Ottimo inizio per il pilota Fortuna Honda Marco Melandri nella prima giornata di prove libere del Gran Premio di Germania, decimo appuntamento della stagione. Marco, che su questa tracciato ha conquistato 3 vittorie - nel 1999 (classe 125), nel 2001,centrando la sua prima vittoria in 250, e ancora nel 2002 nella stessa cilindrata - ha girato con un buon ritmo nei due turni di prove libere conquistando il miglior tempo di giornata con un crono di 1'23"145, 6 decimi più veloce del record della pista (Sete Gibernau, 1'23"756 anno 2005). Le condizioni fisiche del pilota italiano migliorano e, nonostante la frattura alla clavicola destra riportata nell'incidente di Barcellona, evidenziata solo negli ultimi accertamenti effettuati la scorsa settimana, Marco ha potuto guidare senza grossi problemi.
Approccio molto cauto invece per il compagno di squadra Toni Elias che è tornato in pista dopo la caduta di Assen costatagli la frattura alla spalla sinistra. Costretto a dare forfait per i gran premi di Olanda e Gran Bretagna, il pilota spagnolo è salito in sella alla RC211V sulla tortuosa pista del Sachsenring che con 10 curve a sinistra ha messo a dura prova il suo fisico.

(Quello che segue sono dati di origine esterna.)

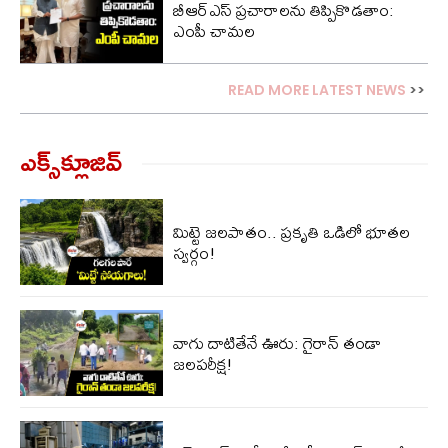
బీఆర్ఎస్ ప్రచారాలను తిప్పికొడతాం:
ఎంపీ చామల
READ MORE LATEST NEWS
>>
ఎక్స్‌క్లూజివ్‌
మిట్టె జలపాతం.. ప్రకృతి ఒడిలో భూతల
స్వర్గం!
వాగు దాటితేనే ఊరు: గైరాన్ తండా
జలపరీక్ష!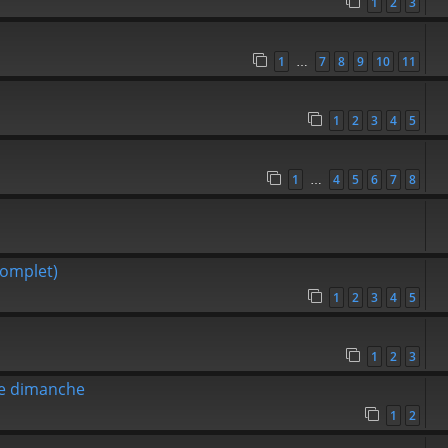
1
2
3
1
7
8
9
10
11
…
1
2
3
4
5
1
4
5
6
7
8
…
Complet)
1
2
3
4
5
1
2
3
ge dimanche
1
2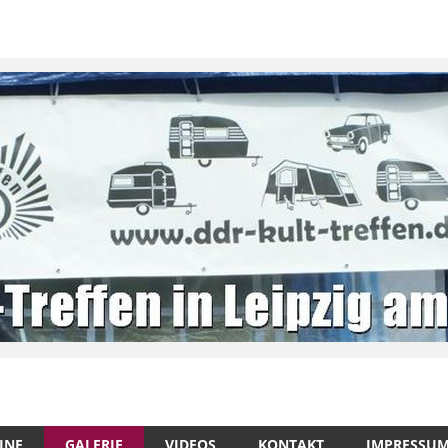
INE
GALERIE
VIDEOS
KONTAKT
IMPRESSU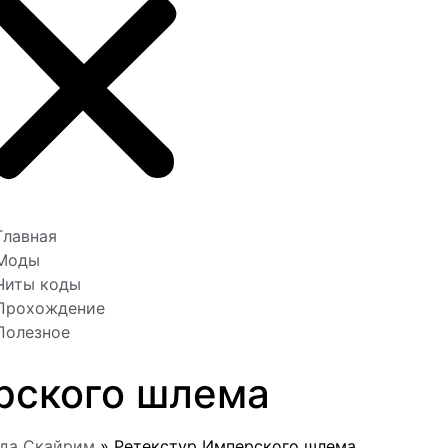
Главная
Моды
Читы коды
Прохождение
Полезное
рского шлема
жда Скайрим
»
Ретекстур Имперского шлема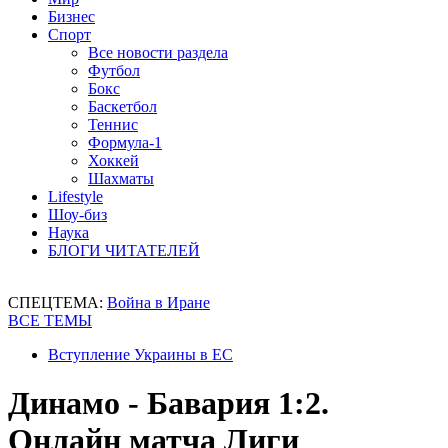
Бизнес
Спорт
Все новости раздела
Футбол
Бокс
Баскетбол
Теннис
Формула-1
Хоккей
Шахматы
Lifestyle
Шоу-биз
Наука
БЛОГИ ЧИТАТЕЛЕЙ
СПЕЦТЕМА:
Война в Иране
ВСЕ ТЕМЫ
Вступление Украины в ЕС
Динамо - Бавария 1:2.
Онлайн матча Лиги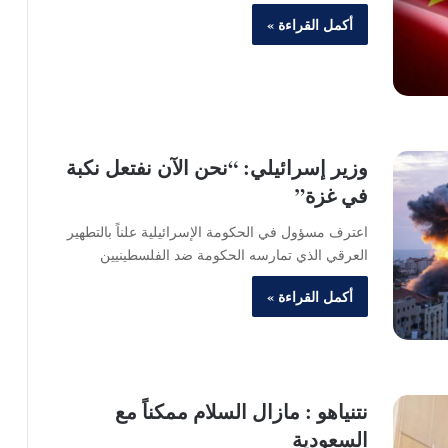
أكمل القراءة »
وزير إسرائيلي: “نحن الآن نفتعل نكبة
في غزة”
اعترف مسؤول في الحكومة الإسرائيلية علناً بالتطهير
العرقي الذي تمارسه الحكومة ضد الفلسطينيين
أكمل القراءة »
نتنياهو : مازال السلام ممكناً مع
السعودية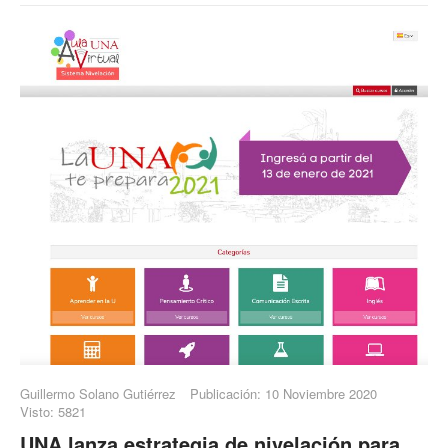
Guillermo Solano Gutiérrez
Publicación: 10 Noviembre 2020
Visto: 5821
UNA lanza estrategia de nivelación para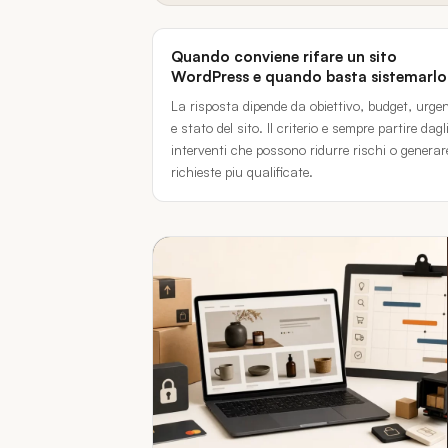
Quando conviene rifare un sito
WordPress e quando basta sistemarl
La risposta dipende da obiettivo, budget, urge
e stato del sito. Il criterio e sempre partire dagl
interventi che possono ridurre rischi o generar
richieste piu qualificate.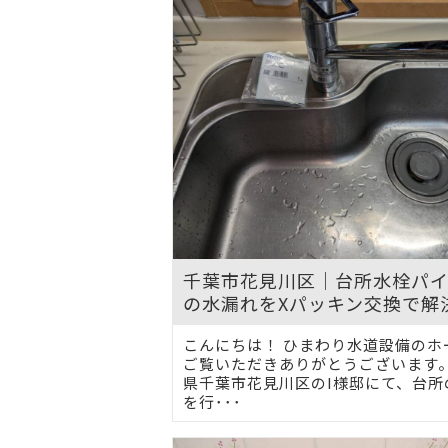
千葉市花見川区｜台所水栓パ
の水漏れをXパッキン交換で解
こんにちは！ ひまわり水道設備のホ
ご覧いただきありがとうございます。
県千葉市花見川区のI様邸にて、台所
を行･･･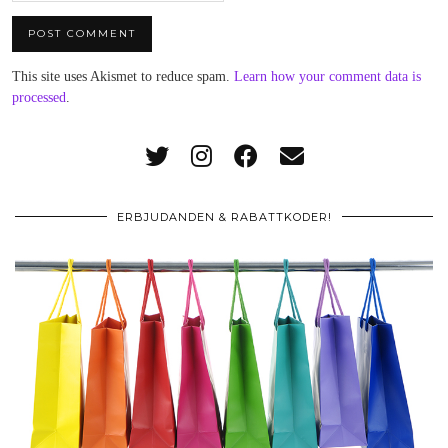
This site uses Akismet to reduce spam.
Learn how your comment data is
processed
.
ERBJUDANDEN & RABATTKODER!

MARCO MELANDRI (1°, 1'23"145°): "Siamo partiti da una buona base, quella che mi aveva permesso di salire sul podio a Donington Park. Abbiamo proceduto con piccoli cambiamenti e la moto è migliorata costantemente. Sono contento perché il feeling con la moto è stato subito ottimo, Michelin mi ha fatto provare dei pneumatici che si sono adattati molto bene alle caratteristiche di questa pista. Sachsenring mi piace molto, è divertente da guidare e mi ha regalato tante soddisfazioni. Sicuramente domani arriveranno anche gli altri comunque il buon feeling ottenuto mi permette di lavorare con più calma. Questo è il miglior risultato della stagione nelle libere del venerdì, è stato come ricevere un bel voto il primo giorno di scuola."

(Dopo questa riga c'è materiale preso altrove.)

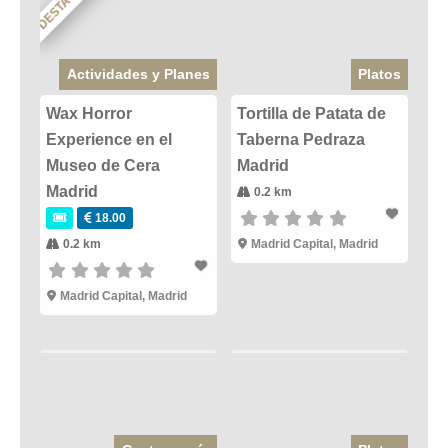
DESTACADO
Actividades y Planes
Platos
Wax Horror
Tortilla de Patata de
Experience en el
Taberna Pedraza
Museo de Cera
Madrid
Madrid
0.2 km
18.00
0.2 km
Madrid Capital
,
Madrid
Madrid Capital
,
Madrid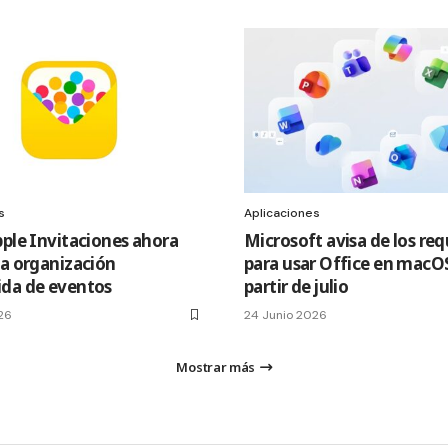
s
Aplicaciones
pple Invitaciones ahora
Microsoft avisa de los req
la organización
para usar Office en macOS
da de eventos
partir de julio
26
24 Junio 2026
Mostrar más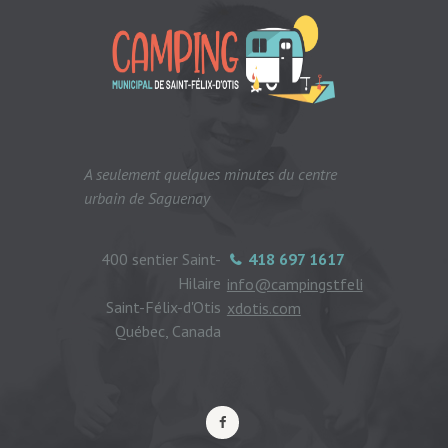
A seulement quelques minutes du centre
urbain de Saguenay
400 sentier Saint-
418 697 1617
Hilaire
info@campingstfeli
Saint-Félix-d'Otis
xdotis.com
Québec, Canada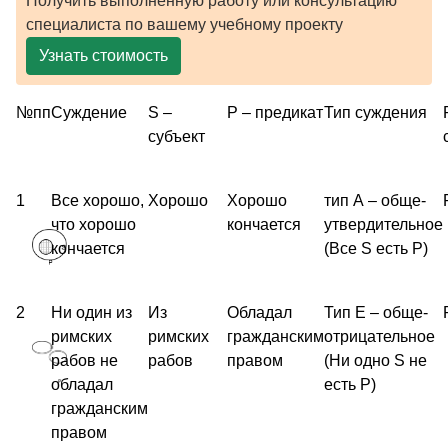
Получить выполненную работу или консультацию
специалиста по вашему учебному проекту
Узнать стоимость
№пп
Суждение
S –
P – предикат
Тип суждения
субъект
1
Все хорошо,
Хорошо
Хорошо
тип А – обще-
что хорошо
кончается
утвердительное
кончается
(Все S есть P)
2
Ни один из
Из
Обладал
Тип E – обще-
римских
римских
гражданским
отрицательное
рабов не
рабов
правом
(Ни одно S не
обладал
есть P)
гражданским
правом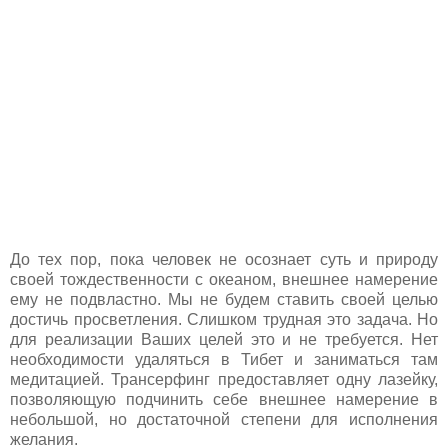
До тех пор, пока человек не осознает суть и природу
своей тождественности с океаном, внешнее намерение
ему не подвластно. Мы не будем ставить своей целью
достичь просветления. Слишком трудная это задача. Но
для реализации Ваших целей это и не требуется. Нет
необходимости удаляться в Тибет и заниматься там
медитацией. Трансерфинг предоставляет одну лазейку,
позволяющую подчинить себе внешнее намерение в
небольшой, но достаточной степени для исполнения
желания.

TONI ELIAS (15° , 1'24"626): "Sono contento di essere tornato in pista dopo tre settimane di riposo forzato a casa. È stato un periodo difficile perché la frattura alla spalla sinistra mi ha sempre fatto molto male, infatti, solo una settimana fa non potevo neanche sollevare il braccio. Adesso sono circa al 50, 60% delle mie possibilità fisiche ma era importante tornare in sella alla RC211V. A causa del dolore alla spalla sinistra non ho potuto girare molto, in totale 15 giri nelle libere della mattina, 25 nel pomeriggio. Considerate le mie condizioni fisiche il feeling con la moto è abbastanza buono e sono soddisfatto di questa prima giornata di prove."